A man walks at the entrance of the new Shanghai Free Trade Zone in Pudong district, Shanghai
A man walks at the entrance of the new Shanghai Free Trade Zone in Pudong district, Shanghai Reuters

A total of 21 pilot measures tested in the Shanghai free trade zone (FTZ) have been applied across the nation since the zone was established a year ago.

The measures are related to areas such as business registration, cross-border financing and investment, and customs clearance, according to the official Xinhua News agency.

The country is assessing more than 30 other measures, it added.

"The FTZ is a testing ground for all of China, not our private plot," Han Zheng, secretary of the Shanghai branch of the Communist Party of China, said during an interview with Xinhua.

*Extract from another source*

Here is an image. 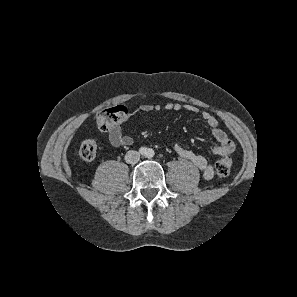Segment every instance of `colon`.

"New measures here should be applicable elsewhere."

The FTZ does not offer much by way of taxes or land, but it provides broadened access to the service sector, financial reforms and streamlined administrative procedures.

What is tested in the FTZ reflects the demands of China to continue opening up and deepening reform, according to the news agency.

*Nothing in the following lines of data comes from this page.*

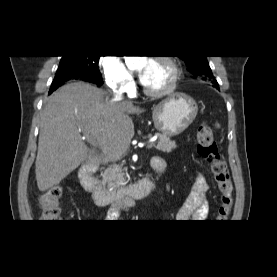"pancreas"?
Wrapping results in <instances>:
<instances>
[{
    "label": "pancreas",
    "instance_id": "obj_1",
    "mask_svg": "<svg viewBox=\"0 0 277 277\" xmlns=\"http://www.w3.org/2000/svg\"><path fill=\"white\" fill-rule=\"evenodd\" d=\"M177 147L176 142L170 140L169 137L159 135V139L155 148L161 152L170 153L173 149ZM126 168H123L121 165H111L107 168L103 175V181L107 183L109 188L117 189L126 184L125 171Z\"/></svg>",
    "mask_w": 277,
    "mask_h": 277
}]
</instances>
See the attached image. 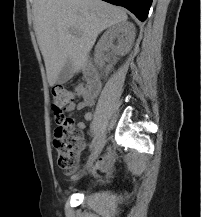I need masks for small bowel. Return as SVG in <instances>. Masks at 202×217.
<instances>
[{"label":"small bowel","mask_w":202,"mask_h":217,"mask_svg":"<svg viewBox=\"0 0 202 217\" xmlns=\"http://www.w3.org/2000/svg\"><path fill=\"white\" fill-rule=\"evenodd\" d=\"M76 94L81 98V100L77 103L69 107L68 112H72L73 110H83L87 107H91L94 104V100L98 93L96 94H89L86 90L85 86H77L75 88ZM84 118L86 121H89L92 119V113L87 112L84 115ZM71 123L73 126L79 129H84L85 123L84 122H75L73 119H71ZM118 155L114 152L108 153L95 164V166L92 169V172H95L96 170L102 171V172H109L112 167L114 166V163L117 161Z\"/></svg>","instance_id":"small-bowel-1"}]
</instances>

China launched the Shanghai FTZ in September 2013 to test a broad range of economic reforms, especially in the financial sector. If the tests become successful, the country would apply the reforms in other parts of the world's second largest economy.

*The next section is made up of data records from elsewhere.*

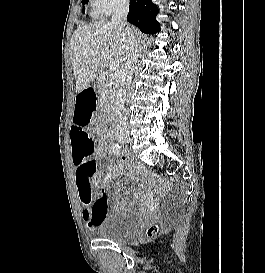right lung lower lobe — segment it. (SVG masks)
Wrapping results in <instances>:
<instances>
[{
    "mask_svg": "<svg viewBox=\"0 0 265 273\" xmlns=\"http://www.w3.org/2000/svg\"><path fill=\"white\" fill-rule=\"evenodd\" d=\"M158 8L151 0H130L127 20L144 33H157L160 31L156 21Z\"/></svg>",
    "mask_w": 265,
    "mask_h": 273,
    "instance_id": "obj_1",
    "label": "right lung lower lobe"
}]
</instances>
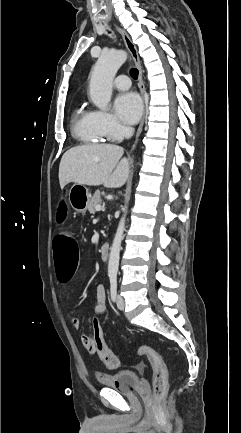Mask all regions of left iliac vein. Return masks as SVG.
<instances>
[{"instance_id":"1","label":"left iliac vein","mask_w":241,"mask_h":433,"mask_svg":"<svg viewBox=\"0 0 241 433\" xmlns=\"http://www.w3.org/2000/svg\"><path fill=\"white\" fill-rule=\"evenodd\" d=\"M116 303H117V307H118L120 310H123V309H124V307H125V302H124V298H123L121 295H117Z\"/></svg>"}]
</instances>
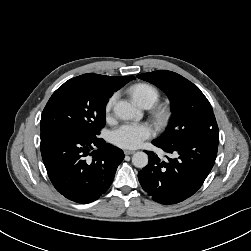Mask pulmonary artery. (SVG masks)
<instances>
[{"mask_svg":"<svg viewBox=\"0 0 251 251\" xmlns=\"http://www.w3.org/2000/svg\"><path fill=\"white\" fill-rule=\"evenodd\" d=\"M144 108H150V106H143Z\"/></svg>","mask_w":251,"mask_h":251,"instance_id":"1","label":"pulmonary artery"}]
</instances>
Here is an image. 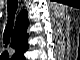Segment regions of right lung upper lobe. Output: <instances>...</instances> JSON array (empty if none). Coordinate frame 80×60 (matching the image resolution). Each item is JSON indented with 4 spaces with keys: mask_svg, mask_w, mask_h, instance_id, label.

Since then, more than 12,000 companies have been established their offices in the zone, including 1,677 foreign-funded firms, the administration made it easier for both domestic and foreign companies to set up businesses there.

In the FTZ, foreign companies no longer have to go through time-consuming government review and approval of a proposed venture, as long as their line of business does not appear on the negative list of off-limits activities.

The items on the negative list have been cut down to 139 from 190 by June.

"The negative list is a move in the right direction. It has broadened foreign companies' access to China's service sector," Lewis Lu, a partner at accounting firm KPMG's Shanghai office, told Xinhua.

"Foreign companies would love to see the list grow shorter and they'd love to see it updated more frequently."